We do have one other not-so-distant relative in Paris – Charles H. Rivkin, the new U.S. Ambassador to France.    He’s the cousin of our cousins, the Rivkins of New York, London, and Cairo.   We’ve never actually met, but I’ve been awfully busy with hausmann duties in Basel, rearranging the children’s sock drawers and brushing up on my Swiss German.

“You’re related to whom?” cried a flabbergasted writer friend, who lives in Paris.

“We’ve never actually met…”

“Could you ask him to put me on the invitation list to cultural events at the American embassy?” she pleaded.

“Well, I…”

Not that she doesn’t merit it.   After all, she’s the author of a memoir, HENRY MILLER IS UNDER MY BED, that’s prominently displayed at Shakespeare & Company, and a patroness of its annual Writer’s Fair.  http://www.festivalandco.com/Writer’s Fair.
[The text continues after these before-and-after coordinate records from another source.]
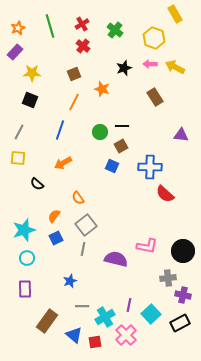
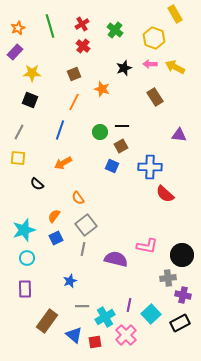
purple triangle at (181, 135): moved 2 px left
black circle at (183, 251): moved 1 px left, 4 px down
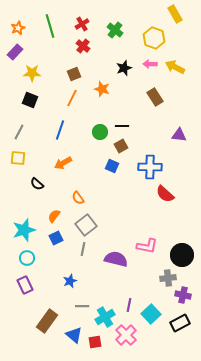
orange line at (74, 102): moved 2 px left, 4 px up
purple rectangle at (25, 289): moved 4 px up; rotated 24 degrees counterclockwise
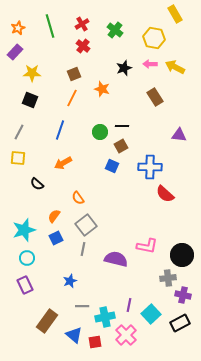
yellow hexagon at (154, 38): rotated 10 degrees counterclockwise
cyan cross at (105, 317): rotated 18 degrees clockwise
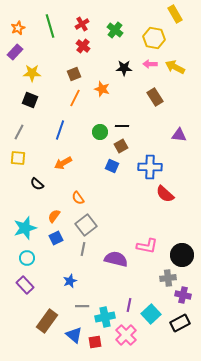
black star at (124, 68): rotated 21 degrees clockwise
orange line at (72, 98): moved 3 px right
cyan star at (24, 230): moved 1 px right, 2 px up
purple rectangle at (25, 285): rotated 18 degrees counterclockwise
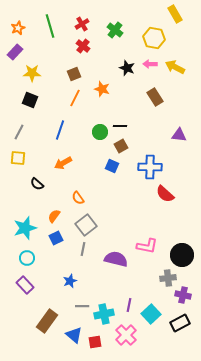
black star at (124, 68): moved 3 px right; rotated 21 degrees clockwise
black line at (122, 126): moved 2 px left
cyan cross at (105, 317): moved 1 px left, 3 px up
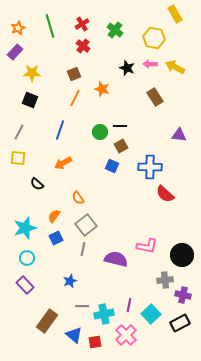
gray cross at (168, 278): moved 3 px left, 2 px down
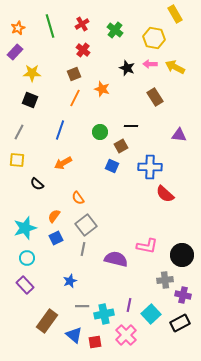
red cross at (83, 46): moved 4 px down
black line at (120, 126): moved 11 px right
yellow square at (18, 158): moved 1 px left, 2 px down
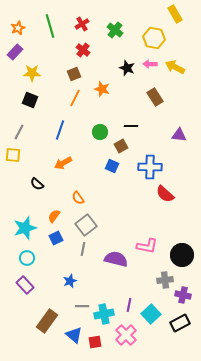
yellow square at (17, 160): moved 4 px left, 5 px up
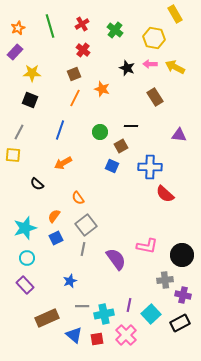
purple semicircle at (116, 259): rotated 40 degrees clockwise
brown rectangle at (47, 321): moved 3 px up; rotated 30 degrees clockwise
red square at (95, 342): moved 2 px right, 3 px up
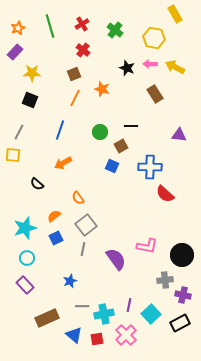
brown rectangle at (155, 97): moved 3 px up
orange semicircle at (54, 216): rotated 16 degrees clockwise
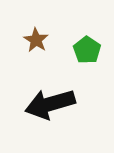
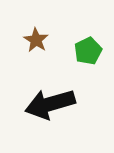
green pentagon: moved 1 px right, 1 px down; rotated 12 degrees clockwise
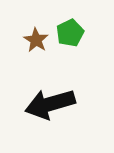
green pentagon: moved 18 px left, 18 px up
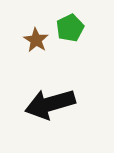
green pentagon: moved 5 px up
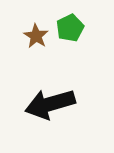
brown star: moved 4 px up
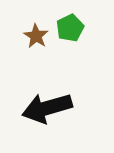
black arrow: moved 3 px left, 4 px down
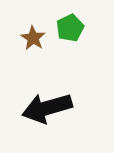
brown star: moved 3 px left, 2 px down
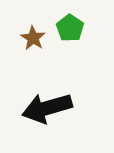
green pentagon: rotated 12 degrees counterclockwise
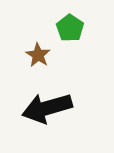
brown star: moved 5 px right, 17 px down
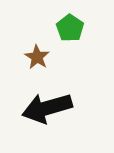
brown star: moved 1 px left, 2 px down
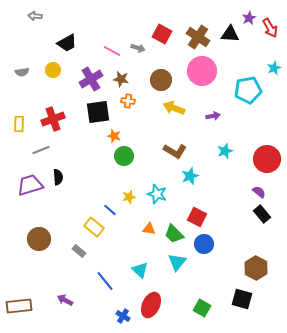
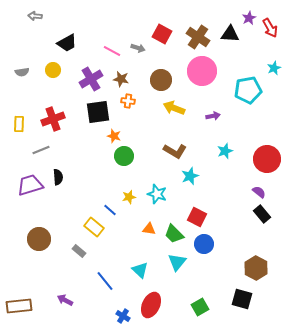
green square at (202, 308): moved 2 px left, 1 px up; rotated 30 degrees clockwise
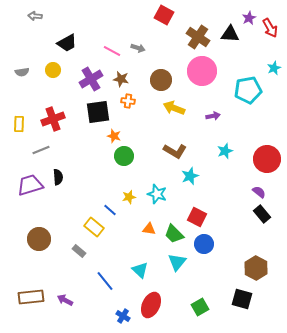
red square at (162, 34): moved 2 px right, 19 px up
brown rectangle at (19, 306): moved 12 px right, 9 px up
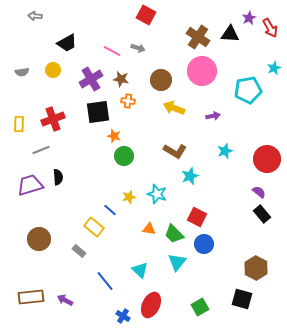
red square at (164, 15): moved 18 px left
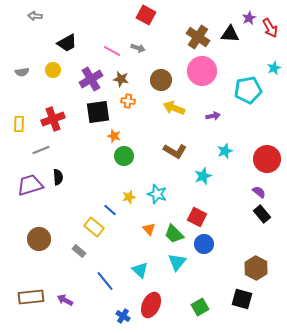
cyan star at (190, 176): moved 13 px right
orange triangle at (149, 229): rotated 40 degrees clockwise
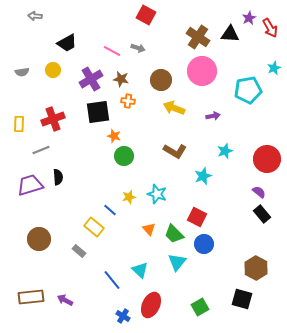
blue line at (105, 281): moved 7 px right, 1 px up
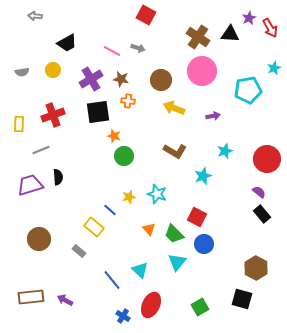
red cross at (53, 119): moved 4 px up
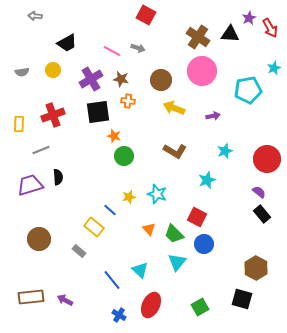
cyan star at (203, 176): moved 4 px right, 4 px down
blue cross at (123, 316): moved 4 px left, 1 px up
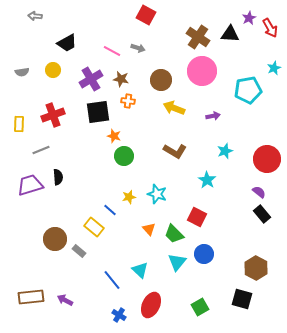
cyan star at (207, 180): rotated 18 degrees counterclockwise
brown circle at (39, 239): moved 16 px right
blue circle at (204, 244): moved 10 px down
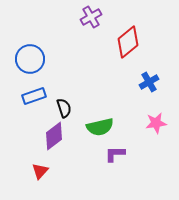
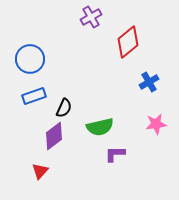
black semicircle: rotated 42 degrees clockwise
pink star: moved 1 px down
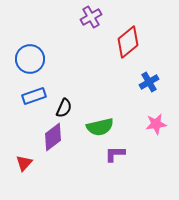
purple diamond: moved 1 px left, 1 px down
red triangle: moved 16 px left, 8 px up
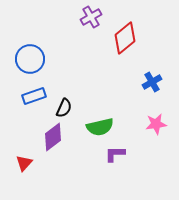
red diamond: moved 3 px left, 4 px up
blue cross: moved 3 px right
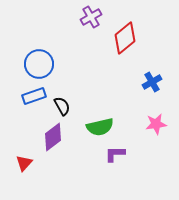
blue circle: moved 9 px right, 5 px down
black semicircle: moved 2 px left, 2 px up; rotated 54 degrees counterclockwise
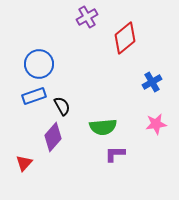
purple cross: moved 4 px left
green semicircle: moved 3 px right; rotated 8 degrees clockwise
purple diamond: rotated 12 degrees counterclockwise
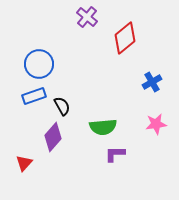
purple cross: rotated 20 degrees counterclockwise
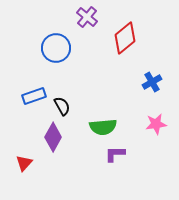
blue circle: moved 17 px right, 16 px up
purple diamond: rotated 12 degrees counterclockwise
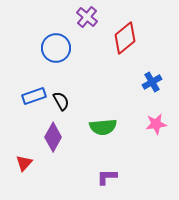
black semicircle: moved 1 px left, 5 px up
purple L-shape: moved 8 px left, 23 px down
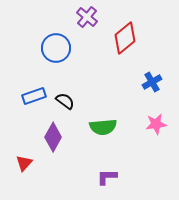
black semicircle: moved 4 px right; rotated 24 degrees counterclockwise
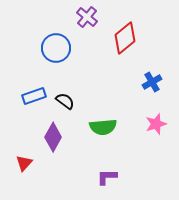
pink star: rotated 10 degrees counterclockwise
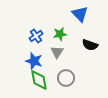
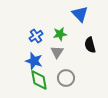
black semicircle: rotated 56 degrees clockwise
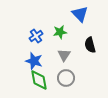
green star: moved 2 px up
gray triangle: moved 7 px right, 3 px down
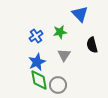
black semicircle: moved 2 px right
blue star: moved 3 px right, 1 px down; rotated 30 degrees clockwise
gray circle: moved 8 px left, 7 px down
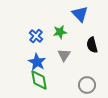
blue cross: rotated 16 degrees counterclockwise
blue star: rotated 18 degrees counterclockwise
gray circle: moved 29 px right
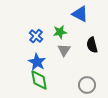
blue triangle: rotated 18 degrees counterclockwise
gray triangle: moved 5 px up
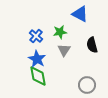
blue star: moved 3 px up
green diamond: moved 1 px left, 4 px up
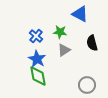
green star: rotated 16 degrees clockwise
black semicircle: moved 2 px up
gray triangle: rotated 24 degrees clockwise
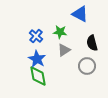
gray circle: moved 19 px up
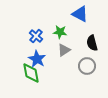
green diamond: moved 7 px left, 3 px up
“I’m sorry, I don’t think so,” I said, diplomatically.

She laughed. “Have you heard the rumor why Obama chose Rivkin?”

“Because he was a big fundraiser and honcho in California politics?

“That too.   But the French say Rivkin was the only candidate shorter than Sarkozy!”

Mr. Ambassador, if you’re reading this in your CIA news dossier, please forgive our faux pas.

There’s a tall statue of Thomas Jefferson on the Quai d’Orsay.  When Genevieve heard you were American Ambassador, she said, “That’s way cool.  So was Thomas Jefferson.”

Which relative are we proudest of, the Ambassador or the Apes?

We’re all one family.  The family of Hausmann.